The Phase 1b study utilized state-of-the-art experimental clinical model measuring Laser-Evoked Potentials (LEP) following administration of capsaicin or exposure to UV light. The trial was designed to efficiently provide objective and subjective data on a drug's ability and modulate neuropathic pain signaling. This provided management with better sense of the efficacy signal than with Z160. Data shows that Z944 reduced peak-to-peak amplitudes in both neuropathic (capsaicin) and inflammatory (UV) pain models (see graphs below taken from the company's investor presentation). The drug also reduced subjective VAS pain scores for both models, with the highest dose of 80mg comparing well to preclinical data on Pfizer's Lyrica (pregabalin).
Heading into Phase 2 Zalicus has a better sense of the objective and subjective endpoints and complete profile of Z944 compared to Z160. As noted above, management will proceed into smaller Phase 2a studies to further qualify the efficacy. We note that the 80mg dose cohort of Z944, the one that compared the best with pregabalin on neuropathic pain signals, did have four serious adverse events.
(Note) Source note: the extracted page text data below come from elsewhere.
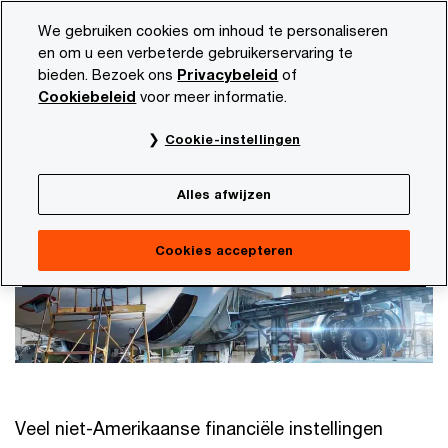
Skip
Skip
We gebruiken cookies om inhoud te personaliseren
to
to
en om u een verbeterde gebruikerservaring te
content
footer
bieden. Bezoek ons
Privacybeleid
of
PwC NL
Onze dienstverlening
Tax
Het Qualified Int
Cookiebeleid
voor meer informatie.
Het Qualified Intermediary regime &
Cookie-instellingen
meer
Alles afwijzen
Cookies accepteren
Veel niet-Amerikaanse financiële instellingen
In total, 16 patients in the 80mg cohort had 47 total adverse events, 21 mild, 22 moderate, and four severe. One patient had to discontinue due to a severe CNS-related SAE. Therefore, before Zalicus can truly proceed forward with Z944 they will need to modify the formulation from the current profile to an extended-release profile. Management believes this "smoother" pk curve should eliminate many of the adverse events and allow them to push forward into future clinical studies with the drug.